The missing function cubic() in JAre's answer could look like this:
vec4 cubic(float x)
{
float x2 = x * x;
float x3 = x2 * x;
vec4 w;
w.x = -x3 + 3*x2 - 3*x + 1;
w.y = 3*x3 - 6*x2 + 4;
w.z = -3*x3 + 3*x2 + 3*x + 1;
w.w = x3;
return w / 6.f;
}
It returns the four weights for cubic B-Spline.
It is all explained in NVidia Gems.
(EDIT)
Cubic() is a cubic spline function
Example:
Texscale is sampling window size coefficient. You can start with 1.0 value.

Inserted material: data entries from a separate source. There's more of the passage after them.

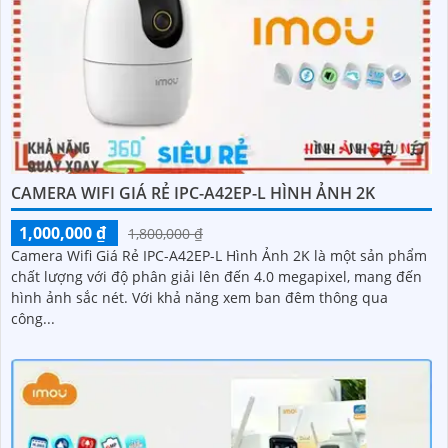
CAMERA WIFI GIÁ RẺ IPC-A42EP-L HÌNH ẢNH 2K
1,000,000 ₫
1,800,000 ₫
Camera Wifi Giá Rẻ IPC-A42EP-L Hình Ảnh 2K là một sản phẩm
chất lượng với độ phân giải lên đến 4.0 megapixel, mang đến
hình ảnh sắc nét. Với khả năng xem ban đêm thông qua
công...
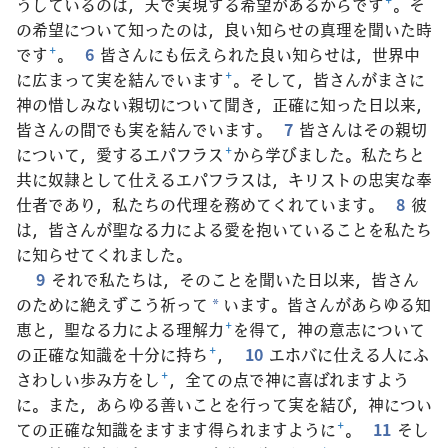
うしているのは，天で実現する希望があるからです
+
。そ
の希望について知ったのは，良い知らせの真理を聞いた時
です
+
。
6
皆さんにも伝えられた良い知らせは，世界中
に広まって実を結んでいます
+
。そして，皆さんがまさに
神の惜しみない親切について聞き，正確に知った日以来，
皆さんの間でも実を結んでいます。
7
皆さんはその親切
について，愛するエパフラス
+
から学びました。私たちと
共に奴隷として仕えるエパフラスは，キリストの忠実な奉
仕者であり，私たちの代理を務めてくれています。
8
彼
は，皆さんが聖なる力による愛を抱いていることを私たち
に知らせてくれました。
9
それで私たちは，そのことを聞いた日以来，皆さん
のために絶えずこう祈って
います。皆さんがあらゆる知
*
恵と，聖なる力による理解力
+
を得て，神の意志について
の正確な知識を十分に持ち
+
，
10
エホバに仕える人にふ
さわしい歩み方をし
+
，全ての点で神に喜ばれますよう
に。また，あらゆる善いことを行って実を結び，神につい
ての正確な知識をますます得られますように
+
。
11
そし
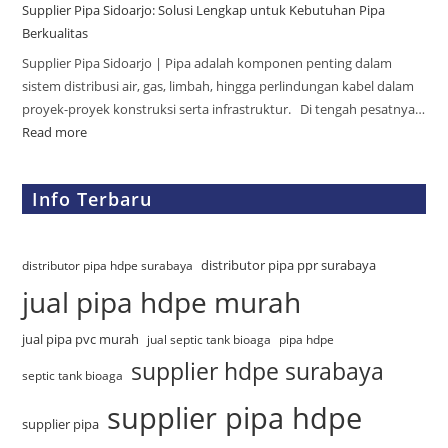
Supplier Pipa Sidoarjo: Solusi Lengkap untuk Kebutuhan Pipa
Berkualitas
Supplier Pipa Sidoarjo | Pipa adalah komponen penting dalam
sistem distribusi air, gas, limbah, hingga perlindungan kabel dalam
proyek-proyek konstruksi serta infrastruktur. Di tengah pesatnya…
Read more
Info Terbaru
distributor pipa ppr surabaya
distributor pipa hdpe surabaya
jual pipa hdpe murah
jual pipa pvc murah
jual septic tank bioaga
pipa hdpe
supplier hdpe surabaya
septic tank bioaga
supplier pipa hdpe
supplier pipa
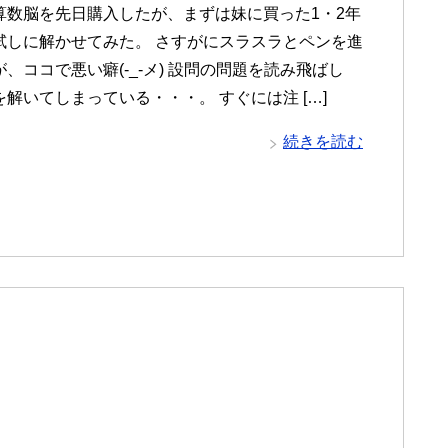
算数脳を先日購入したが、まずは妹に買った1・2年
試しに解かせてみた。 さすがにスラスラとペンを進
、ココで悪い癖(-_-メ) 設問の問題を読み飛ばし
解いてしまっている・・・。 すぐには注 […]
続きを読む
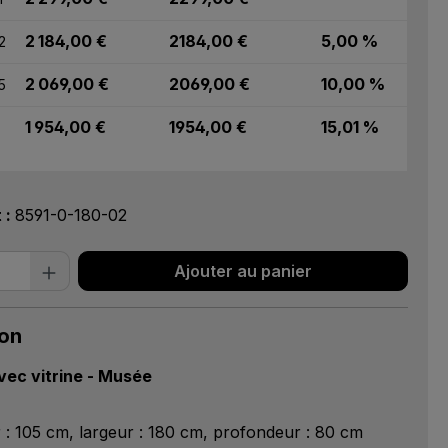
2 184,00 €
2184,00 €
5,00 %
2
2 069,00 €
2069,00 €
10,00 %
5
1 954,00 €
1954,00 €
15,01 %
t :
8591-0-180-02
 de produit : Entrez la quantité souhai
Ajouter au panier
ion
vec vitrine - Musée
 : 105 cm, largeur : 180 cm, profondeur : 80 cm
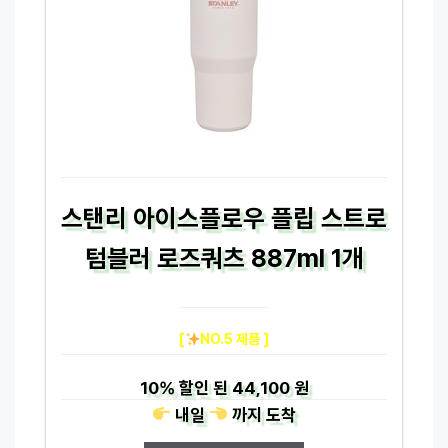
스탠리 아이스플로우 플립 스트로
텀블러 로즈쿼츠 887ml 1개
[
NO.5 제품 ]
10%
할인 된
44,100 원
내일
까지
도착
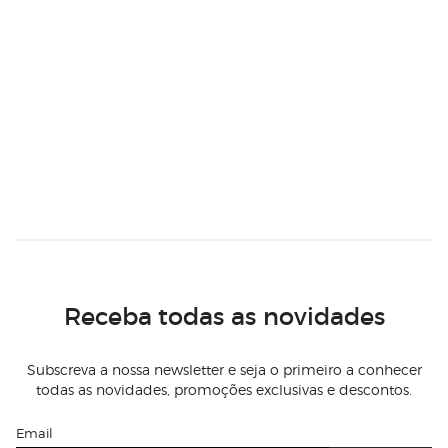
Receba todas as novidades
Subscreva a nossa newsletter e seja o primeiro a conhecer
todas as novidades, promoções exclusivas e descontos.
Email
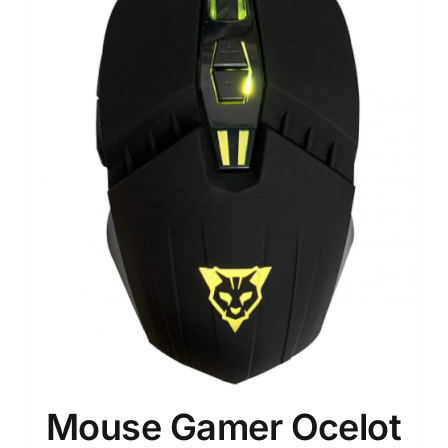
Mouse Gamer Ocelot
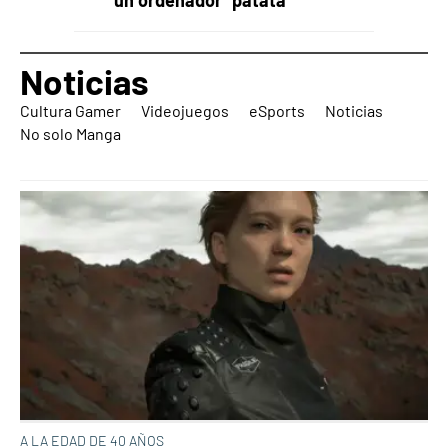
Noticias
Cultura Gamer
Videojuegos
eSports
Noticias
No solo Manga
A LA EDAD DE 40 AÑOS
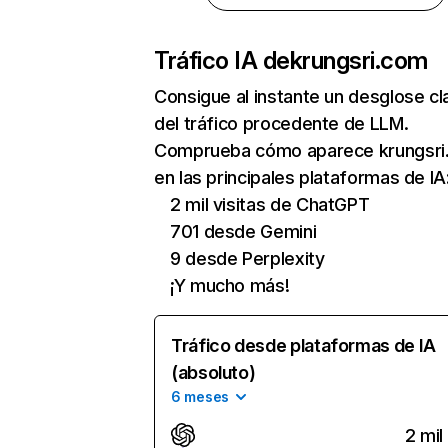
Tráfico IA de
krungsri.com
Consigue al instante un desglose cl
del tráfico procedente de LLM.
Comprueba cómo aparece krungsri
en las principales plataformas de IA
2 mil visitas de ChatGPT
701 desde Gemini
9 desde Perplexity
¡Y mucho más!
Tráfico desde plataformas de IA
(absoluto)
6 meses
2 mil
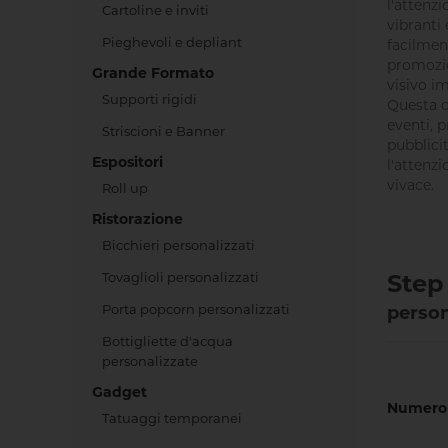
l'attenzi
Cartoline e inviti
vibranti
Pieghevoli e depliant
facilment
promozio
Grande Formato
visivo i
Supporti rigidi
Questa or
eventi,
Striscioni e Banner
pubblici
Espositori
l'attenz
vivace.
Roll up
Ristorazione
Bicchieri personalizzati
Tovaglioli personalizzati
Step 
Porta popcorn personalizzati
person
Bottigliette d'acqua
personalizzate
Gadget
Numero 
Tatuaggi temporanei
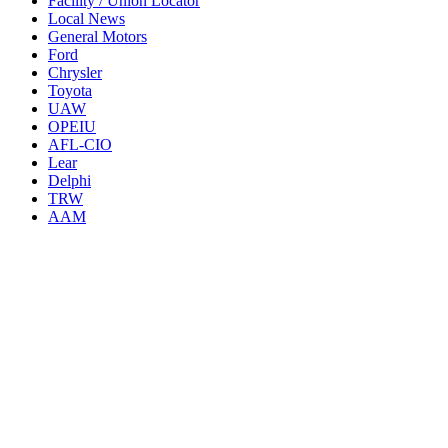
Facility / Union Locator
Local News
General Motors
Ford
Chrysler
Toyota
UAW
OPEIU
AFL-CIO
Lear
Delphi
TRW
AAM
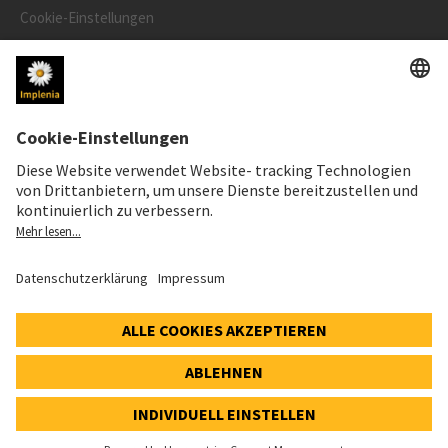
Cookie-Einstellungen
Speak Up Line
AKTIENKURS
SWX: Implenia AG
ISIN: CH0023868554
62,30 CHF
0,00 CHF
(0,00%)
Details
© 2026 Implenia AG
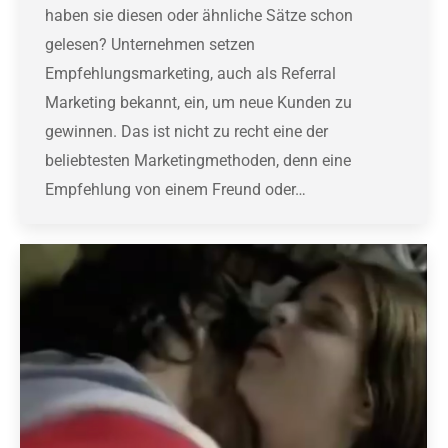
haben sie diesen oder ähnliche Sätze schon
gelesen? Unternehmen setzen
Empfehlungsmarketing, auch als Referral
Marketing bekannt, ein, um neue Kunden zu
gewinnen. Das ist nicht zu recht eine der
beliebtesten Marketingmethoden, denn eine
Empfehlung von einem Freund oder…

vec4 filter(sampler2D texture, vec2 texcoord, vec2 texscale)
{
float fx = fract(texcoord.x);
float fy = fract(texcoord.y);
texcoord.x -= fx;
texcoord.y -= fy;
vec4 xcubic = cubic(fx);
vec4 ycubic = cubic(fy);
vec4 c = vec4(texcoord.x - 0.5, texcoord.x + 1.5, texcoord.y -
0.5, texcoord.y + 1.5);
vec4 s = vec4(xcubic.x + xcubic.y, xcubic.z + xcubic.w, ycubic.x +
ycubic.y, ycubic.z + ycubic.w);
vec4 offset = c + vec4(xcubic.y, xcubic.w, ycubic.y, ycubic.w) /
s;
vec4 sample0 = texture2D(texture, vec2(offset.x, offset.z) *
texscale);
vec4 sample1 = texture2D(texture, vec2(offset.y, offset.z) *
texscale);
vec4 sample2 = texture2D(texture, vec2(offset.x, offset.w) *
texscale);
vec4 sample3 = texture2D(texture, vec2(offset.y, offset.w) *
texscale);
float sx = s.x / (s.x + s.y);
float sy = s.z / (s.z + s.w);
return mix(
mix(sample3, sample2, sx),
mix(sample1, sample0, sx), sy);
}
Source
For anybody interested in GLSL code to do tri-cubic interpolation, ray-casting code using cubic interpolation can be found in the examples/glCubicRayCast folder in:
http://www.dannyruijters.nl/cubicinterpolation/CI.zip
edit: The cubic interpolation code is now available on github: CUDA version and WebGL version, and GLSL sample.
I've been using #Maf 's cubic spline recipe for over a year, and I recommend it, if a cubic B-spline meets your needs.
But I recently realized that, for my particular application, it is important for the intensities to match exactly at the sample points. So I switched to using a Catmull-Rom spline, which uses a slightly different recipe like so:
// Catmull-Rom spline actually passes through control points
vec4 cubic(float x) // cubic_catmullrom(float x)
{
const float s = 0.5; // potentially adjustable parameter
float x2 = x * x;
float x3 = x2 * x;
vec4 w;
w.x = -s*x3 + 2*s*x2 - s*x + 0;
w.y = (2-s)*x3 + (s-3)*x2 + 1;
w.z = (s-2)*x3 + (3-2*s)*x2 + s*x + 0;
w.w = s*x3 - s*x2 + 0;
return w;
}
I found these coefficients, plus those for a number of other flavors of cubic splines, in the lecture notes at:
http://www.cs.cmu.edu/afs/cs/academic/class/15462-s10/www/lec-slides/lec06.pdf
I think it is possible that the Catmull version could be done with 4 texture lookups by (a) arranging the input texture like a chessboard with alternate slots saved as positives and as negatives, and (b) an associated modification of textureBicubic. That would rely on the contributions/weights w.x/w.w always being negative, and the contributions w.y/w.z always being positive. I haven't double-checked if this is true, or exactly how the modified textureBicubic would look.
... I have verified that w contributions do satisfy the +ve -ve rules.